L’amour c’est ça la clé : des torrents d’amour, des stalactites de bonheur qui dévalent sur le public. Il se dégage ici un climat affectueux qui n’est pas seulement lié à l’altitude mais aussi à ce mélange des gens, des genres et des films. C’est beau. Et ça tombe bien surtout pour le journaliste fatigué : l’amour était au cœur de la programmation du jour. Dominique Farrugia venait présenter sa nouvelle comédie, Sous le même toit, où il faisait revivre le couple Delphine 1 Yvan 0, le temps de les voir exploser en vol. Juste avant, on avait eu L’Embarras du choix, nouvelle comédie d’Eric Lavaine qui montrait les émois amoureux d’une femme incapable de choisir. Deux styles différents, deux tons, mais un même sujet : le couple (et ses petits tracas).

De la comédie à la mélancolie

Dans L’Embarras du choix, Eric Lavaine, qui a souvent tapé en dessous de la ceinture (les inénarrables pets de Cornillac au fond de la piscine dans Protéger et servir ou l’intégralité de Poltergay…) trousse une comédie cette fois-ci élégante qui raconte les déboires d’une jeune quadra incapable de prendre la moindre décision. Ca va du choix du yaourt à la coiffure (frange ou pas frange ?) en passant par les mecs. Evidemment ça devient très compliqué quand elle se retrouve à trois mois de ses deux mariages.
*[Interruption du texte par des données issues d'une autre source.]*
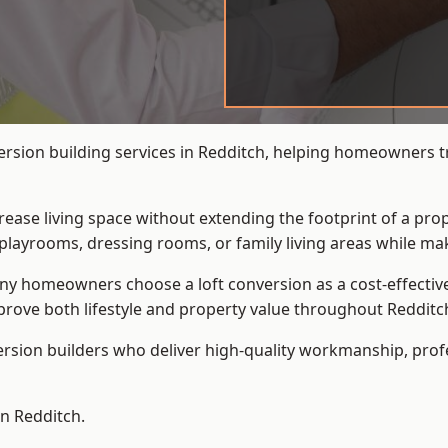
ersion building services in Redditch, helping homeowners tr
crease living space without extending the footprint of a pr
playrooms, dressing rooms, or family living areas while mak
 homeowners choose a loft conversion as a cost-effective al
rove both lifestyle and property value throughout Redditc
ersion builders who deliver high-quality workmanship, pr
in Redditch.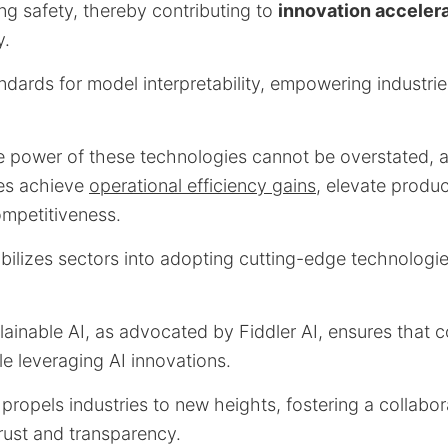
ng safety, thereby contributing to
innovation acceler
y.
ndards for model interpretability, empowering industrie
e power of these technologies cannot be overstated, a
ies achieve
operational efficiency gains
, elevate produc
mpetitiveness.
bilizes sectors into adopting cutting-edge technologie
lainable AI, as advocated by Fiddler AI, ensures that 
le leveraging AI innovations.
propels industries to new heights, fostering a collabo
rust and transparency.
Vraisemblablement inspiré par les classiques américains virevoltants des années 30 et 40 et les comédies UK pétillantes où chaque second rôle compte, L’Embarras du choix multiplie les quiproquos, les claquements de portes et fonctionne surtout grâce à son trio de filles explosif. Sabrina Ouazani incarne avec son rire communicatif la copine accro à Tinder et emmène le film sur les rives d’un Sex and The City à la française (plus goguenard, mais aussi bien looké) ; Anne Marivin, elle, joue l’amie rangée, le roc secrètement fragile, marié à un vieux garçon bonhomme. Et elles doivent accompagner Alexandra Lamy qui hésite donc entre un cuistot sauvage (Arnaud Ducret) et un écossais romantique. Lamy est étonnante – moins dans la construction de son personnage sexy que dans la manière dont elle tire parfois le film vers la mélancolie. Parce que sous les falbalas de la comédie, derrière les gags et les canapés de saumon, au fond des verres de vodka, se cache aussi une vraie amertume.


L’économie du couple

Après l’amour, la séparation. Sous le même toit commence quand Delphine décide de virer Yvan après que ce dernier l’a trompée. Reprenant les personnages de Delphine 1 Yvan 0 (après Julie Gayet et Serge Hazanavicius c’est Louise Bourgoin et Gilles Lellouche qui incarnent son couple moderne), Dominique Farrugia compose une comédie sociale dans l’air du temps. C’est parce qu’ils sont victimes de la crise qu’Yvan et Delphine doivent partager la maison malgré la séparation. Imaginez L’Economie du couple version comique et vous aurez une bonne idée du ton du film : alternant les plages de tendresse et les flashs de vacheries qui rendaient la salle hilare, le film slalome entre moments touchants, vrais délires et portrait générationnel. Farrugia semble chercher la veine d’Yves Robert et tous ces films français des années 60-70 où les problèmes de couple, les ennuis de potes et de domesticité, étaient le cœur de comédies incroyablement dialoguées et qui fonçaient vite à travers leur époque. Avec la patte de Farrugia (qui fait un caméo largement plébiscité hier), plus trash et plus brut. Si le film perd un peu son rythme dans sa dernière partie (quand il faut recoller les morceaux, et que les enfants prennent le pouvoir), tout le début qui chronique la relation de Delphine et Yvan obligés de cohabiter fonce à toute blinde et marche notamment grâce aux acteurs en surchauffe : Gilles Lellouche est impeccable en quadra incapable de grandir, et il compose un vrai con sympathique, capable du pire comme du meilleur. Louise Bourgoin est parfaite dans le rôle de cette fille larguée (dans tous les sens du terme) qui essaie de se reconstruire comme elle peut, entre tracas du quotidien et angoisse de la solitude. Et Manu Payet imperturbable copain, manie le second degré incisif de manière géniale.